What is the crazy weather doing to perennials?
Welcome to the rollercoaster of our Minnesota winter!
This year we have had temperature extremes that can vary 50 degrees in 24 hours. Add to this the slim to none snow cover and we are looking at a long winter that may severely impact some of our most hardy herbaceous perennials, trees and shrubs.
Winter injury may be caused by a complex combination of circumstances rather than a single factor, and the extent of injury will also vary. These elements include deviation from normal minimum winter temperatures, dramatic fluctuations in winter temperatures, length of a severely cold period, time of year that the severe cold period occurs, bright sunny days with frozen soil, depth to which soil freezes, drying winds, low humidity, snow cover, plant hardiness and plant location.

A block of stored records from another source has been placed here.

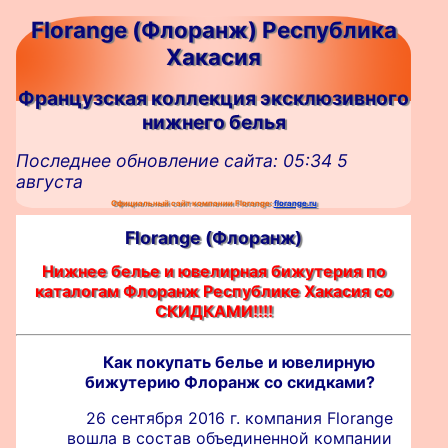
Florange (Флоранж) Республика
Хакасия
Французская коллекция эксклюзивного
нижнего белья
Последнее обновление сайта: 05:34 5
августа
Официальный сайт компании Florange:
florange.ru
Florange (Флоранж)
Нижнее белье и ювелирная бижутерия по
каталогам Флоранж Республике Хакасия со
СКИДКАМИ!!!!
Как покупать белье и ювелирную
бижутерию Флоранж со скидками?
26 сентября 2016 г. компания Florange
вошла в состав объединенной компании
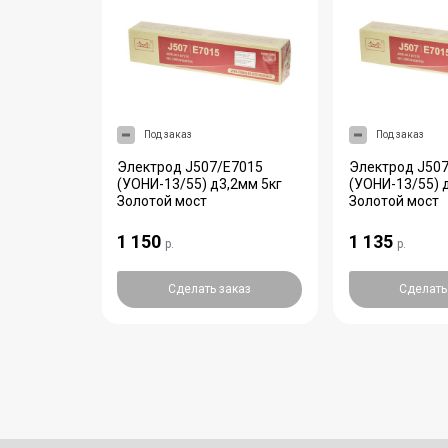
Под заказ
Под заказ
2U
Электрод J507/E7015
Электрод J50
(5кг)
(УОНИ-13/55) д3,2мм 5кг
(УОНИ-13/55) 
Золотой мост
Золотой мост
1 150
1 135
р.
р.
аказ
Сделать заказ
Сделать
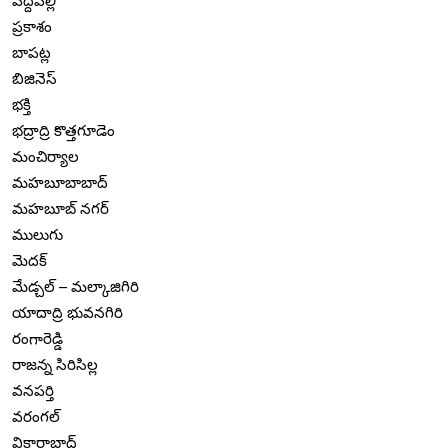
పెద్దపల్లి
ప్రకాశం
బాపట్ల
బిజినెస్
భక్తి
భద్రాద్రి కొత్తగూడెం
మంచిర్యాల
మహబూబాబాద్
మహబూబ్ నగర్
ములుగు
మెదక్
మేడ్చల్ – మల్కాజిగిరి
యాదాద్రి భువనగిరి
రంగారెడ్డి
రాజన్న సిరిసిల్ల
వనపర్తి
వరంగల్
వికారాబాద్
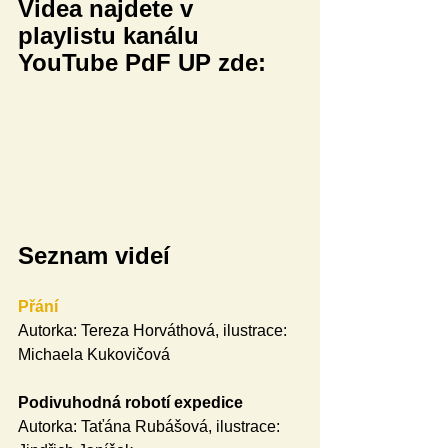
Videa najdete v 
playlistu kanálu 
YouTube PdF UP zde:
Seznam videí
Přání
Autorka: Tereza Horváthová, ilustrace: 
Michaela Kukovičová
Podivuhodná robotí expedice
Autorka: Taťána Rubášová, ilustrace:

The various symptoms you might see include:
• Bud and stem damage can occur when temperatures dip below their hardiness. Some floret buds or tips can be partially or completely killed. If this happens, there may not be a full complement of flowers on the plants.
• Wind and sun scald, occurs in periods of severe cold or extended cold weather combined with bright sunshine. Alone or in combination, can damage evergreens because they cause the plants to transpire or lose water through their leaves. The water is not replaced because the roots cannot pick up water in cold or frozen soil. Leaves turn brown, starting with brown edges or needle tips and progressing between the veins or down the needles. These maladies may be prevented by protecting the plant from the wind or shading the plant.
· Sun and wind scald of bark (maples are particularly susceptible) occurs on sunny days in winter when the bark of a tree is warmed by the sun, especially on the southwest side of the trunk. The bark often cracks open, or it may separate from the tree without splitting. Sunscald is more prevalent on stressed, recently transplanted, smooth- or thin-barked trees.
• Freeze-thaw cycles without adequate snow cover can damage the roots of even hardy herbaceous perennials.
The result of winter injury sometimes takes months or years to appear. Sometimes the leaves live on until their reserves are depleted. This can occur slowly in cool weather or rapidly when the weather suddenly becomes hot. Winter-damaged tissue may allow disease organisms and insects to enter. Root systems, especially shallow ones, may be injured by cold. The damaged root systems fail, and the top of the plant may thin and start to die.
Think ahead to alleviate the effects of brutal winters such as this.
Keep plants healthy by proper maintenance. Timely pruning, fertilizing, and watering will help your plants make it through the winters. Applying a heavy layer of mulch once the ground freezes, wrapping young trunks exposed to wind and sun, or providing shade or windbreaks to exposed plants, will go a long way to protecting your ornamentals from harsh winters.
Hang on tight; the rollercoaster ride isn't over yet. Looking on the bright side, our days are lengthening, and January seems to be racing by!